There are well over one hundred thousand students living in what most would consider to be ‘downtown’ Montreal or in the most urban first ring suburbs. It’s clear they’re politically motivated, and yet the youth don’t participate in Montreal municipal elections. What’s Projet Montréal doing about this?
For one we have 19 candidates under the age of 35. Granted, that’s not exactly young, but we’re doing what we can and as you might imagine, we have a lot of volunteers under the age of 30.

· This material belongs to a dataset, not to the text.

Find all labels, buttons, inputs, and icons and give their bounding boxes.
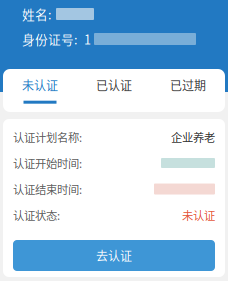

Richard Bergeron proposed a few years ago that the city open week-long voting booths in the CEGEPs and universities to facilitate voting for Montreal’s students. It’s no different than absentee voting anywhere else, and we certainly have the technology to make it work. But Union Montréal struck down the idea, instead permitting those who own property in the city to vote even if they live and pay municipal taxes elsewhere.
It’s sickening really, and it’s a kind of disenfranchisement as well. Of course, the political establishment in this city has been leery about the student vote since the early 1970s, when the party created by the students nearly ousted Mayor Jean Drapeau.
What would you like to see wiped off the map or otherwise expelled from Montreal?
What a question! Ha! Well, I’ll tell you what, I’ll answer it in two parts. For one, I’d like to officially banish Jeff Loria (chuckles all around, Jeff Loria is the art collector who ran the Expos into the ground). I’d put up a sign telling him to go back home to Florida (more laughs).
As to what I’d like to see disappear, definitely the big gaping hole where the Ville-Marie Expressway divides Old Montreal from the rest of the city. It has to be covered. Even if nothing’s put on top of it and we leave a big open field of grass, it would be a major improvement over how it currently stands. My understanding is that the Palais des Congrès is looking to expand on the western edge of the remaining trench and the CHUM will expand on the eastern edge, the city should step in and cover the rest.
We need to stitch this city back up, it’s been divided – physically, culturally – for far too long. Projet has a plan to change all that.